Open bjlgcxc opened 4 years ago
ACELoss mostly works well when network architecture is CNN variants i tried with efficient-net variant, also when the final time dimension is pretty small i.e <100 timesteps, i tried it on few different datasets like coco, synth-text, icdar, some custom datasets etc and was able to reach 96.5~% character error rate using ACELoss, maybe in comparison to 96~% ctc loss. Training was much faster though using ACELoss and was able to give proper confidence intervals on the mistakes it made, thus having better generalization.
Thank you for your replay. I have trained many times using crnn,and the dataset is synth90k, the loss is ACELoss as you provide. I use 8 gpus and the batch size per gpu is 64, the initial lr is 0.001, the optimizer is Adam. Through the loss decline,the accuracy is near to zero. Do you konw why?
And when testing, how do you get the final predict result. Is that like this?
def decode_batch(self):
out_best = torch.max(self.softmax, 2)[1].data.cpu().numpy()
pre_result = [0]*self.bs
for j in range(self.bs):
pre_result[j] = out_best[j][out_best[j]!=0]
return pre_result
for j in range(self.bs): for i in range(len(out_best[j])): out_best[j][i] != 0 and (not (i > 0 and out_best[j][i - 1] == out_best[j][i])) #something on this lines
the paper results also on CNN-LSTM variants so should work well on that architecture, not sure why your accuracy is near zero, for the initial epochs aceloss learns slowly, but starts converging within 10-20 epochs
Perhaps you can use ctc loss to begin with to check if rest of the code works fine, and then switch to aceloss
yeah, the code I use works well with CTC Loss
And is the code below suitable for CTC as well as ACE?
for j in range(self.bs):
for i in range(len(out_best[j])):
out_best[j][i] != 0 and (not (i > 0 and out_best[j][i - 1] == out_best[j][i])) #something on this lines
Yes, essentially its pretty much doing the same thing, drop the time frame with 0 (blank class), and skip the classes which occur continuously without blank chars (repetitions), not sure why its not working otherwise. code provided might not exactly work, but have included for readability over pseudo-code
OK, I know the code, for I use the same code as you for CTC. But when I test for ACE model, I use the code below.I don't know if the decode code matters much.
def decode_batch(self):
out_best = torch.max(self.softmax, 2)[1].data.cpu().numpy()
pre_result = [0]*self.bs
for j in range(self.bs):
pre_result[j] = out_best[j][out_best[j]!=0]
return pre_result
You are right, shouldn't matter much, https://github.com/summerlvsong/Aggregation-Cross-Entropy/blob/master/source/models/seq_module.py#L52, the code is pretty much is line with https://github.com/summerlvsong/Aggregation-Cross-Entropy/blob/master/source/models/seq_module.py#L28 with added modifications for label smoothing.

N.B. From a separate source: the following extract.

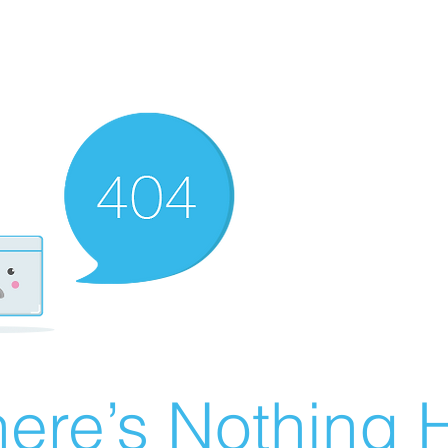
ere’s Nothing H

Also to note i tried both,
targets_padded = targets_padded/T_
loss2 = (-torch.sum(torch.log(probs) * targets_padded)) / bs
return loss2
targets_padded = targets_padded/T_
targets_padded = F.normalize(targets_padded, p=1, dim=1)
return F.kl_div(torch.log(probs), targets_padded, reduction='batchmean')
and they both worked well for me
Also to note i tried both,
targets_padded = targets_padded/T_ loss2 = (-torch.sum(torch.log(probs) * targets_padded)) / bs return loss2
targets_padded = targets_padded/T_ targets_padded = F.normalize(targets_padded, p=1, dim=1) return F.kl_div(torch.log(probs), targets_padded, reduction='batchmean')
and they both worked well for me
OK, good information, I will try again
@viig99 I tried many times again but the problem still remains. Could you please release some more codes of your training with ACE Loss? Or maybe share me some simple codes, very thanks.
Ah sadly its commercial code, so i cant release it, here are some relavent pieces though similar to the CRNN codebase,
t is the sequence tensor, right padding with 0, and l is the length tensor of all the sequences in the batch, exactly same as how pytorch CTC loss needs it as the input.
text = torch.IntTensor(opt.batchSize * 5)
length = torch.IntTensor(opt.batchSize)
criterion = ACELabelSmoothingLoss()
def loadData(v, data):
v.resize_as_(data).copy_(data, non_blocking=False)
def LossFunction(y_pred, y):
y_pred = y_pred.permute(1, 0, 2).contiguous() # time, Batch, n_vocab
t, l = converter.encode(y)
loadData(text, t)
loadData(length, l)
preds_size = torch.IntTensor([y_pred.size(0)] * y_pred.size(1))
return criterion(y_pred.to(device), text, preds_size, length)
This is how the loss is backpropagated
x, y = batch
y_pred = model(x)
loss = LossFunction(y_pred, y)
loss.backward()
This is how i am calculating exact accuracy, accuracy class is from pytorch-ignite, and essentially just calculates _num_correct / _num_examples
class ExactAccuracy(Accuracy):
@torch.no_grad()
def update(self, output):
y_pred, y = output
y_pred = y_pred.permute(1, 0, 2)
preds_size = torch.IntTensor([y_pred.size(0)] * y_pred.size(1))
_, preds = y_pred.max(2)
preds = preds.transpose(1, 0).contiguous().view(-1)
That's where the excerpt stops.